We covered Jaco with the blanket, I kissed his lifeless head, hugged him one last time and pulled the blanket over his head. I tucked him in and walked through the door. I suddenly felt extremely vulnerable.
It has been 16 days since I last gazed at my lovely Jaco. I feel as though it was just hours ago that he was in my arms. That I felt his breath on my cheek, felt his tail slapping my back, my arm over his neck.
I love my animals, probably like no one may be able to comprehend, but I do. They are very precious lives in my life. Joy and I have five animals left to care for. One day it will be four, another day, even fewer. We will be faced with a ‘Jaco Moment’ five more times. I am not looking forward to one more Jaco Moment, much less, five more.

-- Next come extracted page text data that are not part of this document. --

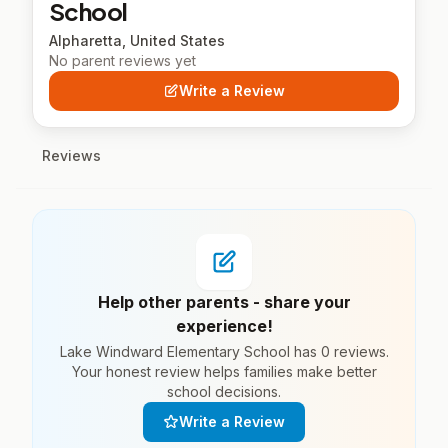
School
Alpharetta, United States
No parent reviews yet
Write a Review
Reviews
Help other parents - share your
experience!
Lake Windward Elementary School has 0 reviews.
Your honest review helps families make better
school decisions.
Write a Review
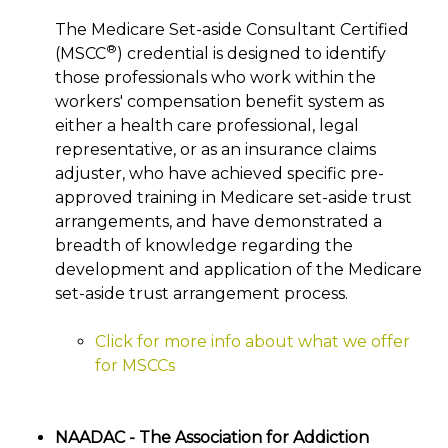
The Medicare Set-aside Consultant Certified
®
(MSCC
) credential is designed to identify
those professionals who work within the
workers' compensation benefit system as
either a health care professional, legal
representative, or as an insurance claims
adjuster, who have achieved specific pre-
approved training in Medicare set-aside trust
arrangements, and have demonstrated a
breadth of knowledge regarding the
development and application of the Medicare
set-aside trust arrangement process.
Click for more info about what we offer
for MSCCs
NAADAC - The Association for Addiction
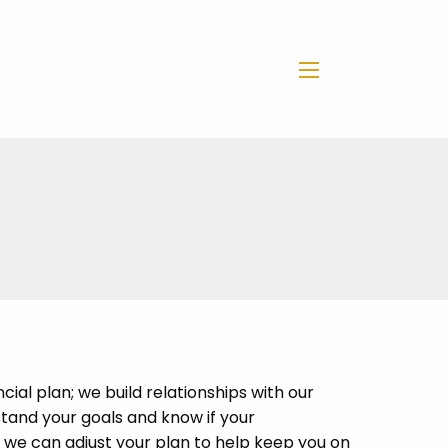
menu
cial plan; we build relationships with our
stand your goals and know if your
we can adjust your plan to help keep you on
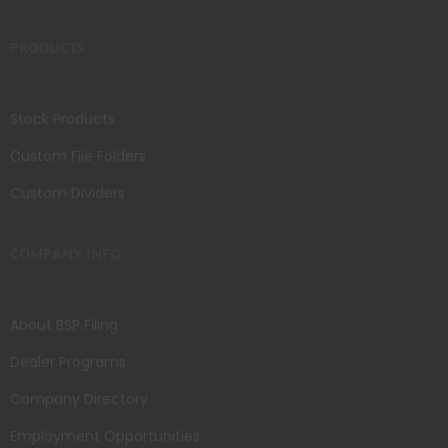
PRODUCTS
Stock Products
Custom File Folders
Custom Dividers
COMPANY INFO
About BSP Filing
Dealer Programs
Company Directory
Employment Opportunities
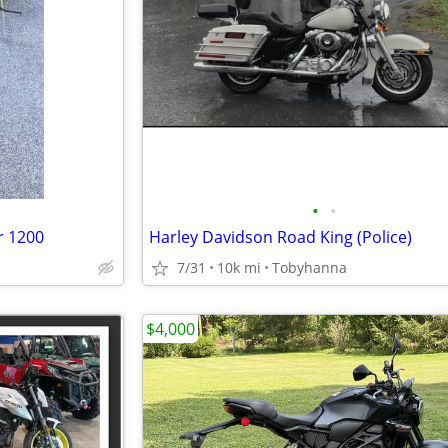
•
•
r 1200
Harley Davidson Road King (Police)
7/31
10k mi
Tobyhanna
$4,000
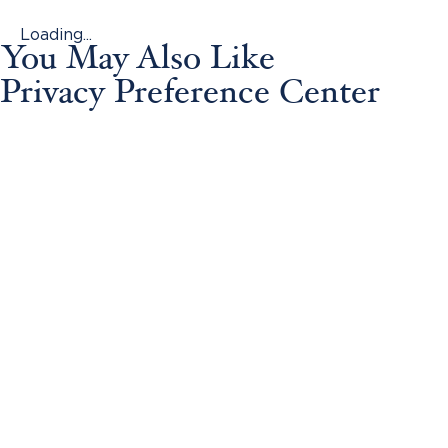
Loading...
You May Also Like
Privacy Preference Center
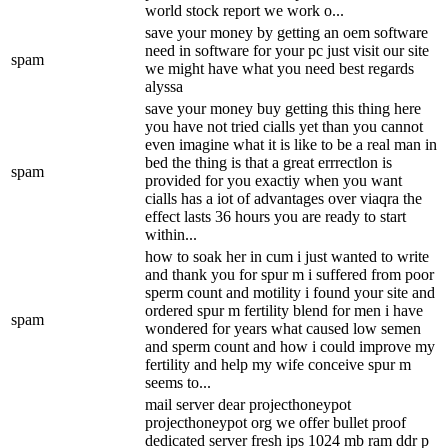
world stock report we work o...
save your money by getting an oem software
need in software for your pc just visit our site
spam
we might have what you need best regards
alyssa
save your money buy getting this thing here
you have not tried cialls yet than you cannot
even imagine what it is like to be a real man in
bed the thing is that a great errrectlon is
spam
provided for you exactiy when you want
cialls has a iot of advantages over viaqra the
effect lasts 36 hours you are ready to start
within...
how to soak her in cum i just wanted to write
and thank you for spur m i suffered from poor
sperm count and motility i found your site and
ordered spur m fertility blend for men i have
spam
wondered for years what caused low semen
and sperm count and how i could improve my
fertility and help my wife conceive spur m
seems to...
mail server dear projecthoneypot
projecthoneypot org we offer bullet proof
dedicated server fresh ips 1024 mb ram ddr p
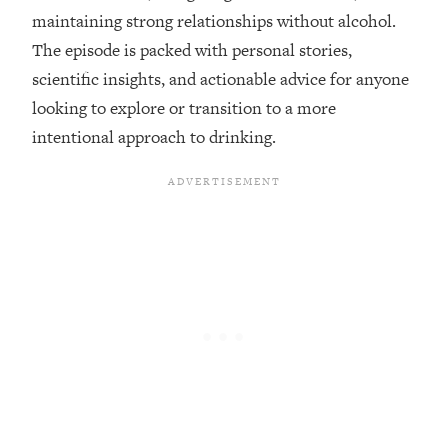
maintaining strong relationships without alcohol.
Loading...
The episode is packed with personal stories,
20 Brutal Truths I Wish Someone Told
25:09
scientific insights, and actionable advice for anyone
Me At 25
looking to explore or transition to a more
Loading...
intentional approach to drinking.
Top Couples Therapist: How To Stop
1:35:21
Settling For Less Than You Deserve
(Even When He Thinks Everything's
Fine)
Loading...
The 5 Friend Theory: Uncover The Type
25:40
You're Missing & Unlock Your Dream
Friendships
Loading...
Top Doctor: This Nervous System
1:41:16
Reset Stops Migraines, Sugar
Cravings, Exhaustion, & More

This experience has filled my cup of compassion fuller than I ever thought possible. I can’t imagine thinking ill of people, no matter how intent they are on making me or others feel so. I want so badly to tell people, “Change your thinking. Every interaction you have with someone, vocal or physical, changes them in some manner. Do you not hope to be remembered fondly?”
Love one another. Be kind to one another. Don’t let a ‘Jaco Moment’ be an insignificant thought for you. Understand that we all need to have joy up to the very last second. Be an inspiration, not a despised memory.
Thanks for looking.
This is for Jaco Dog. My lovely friend.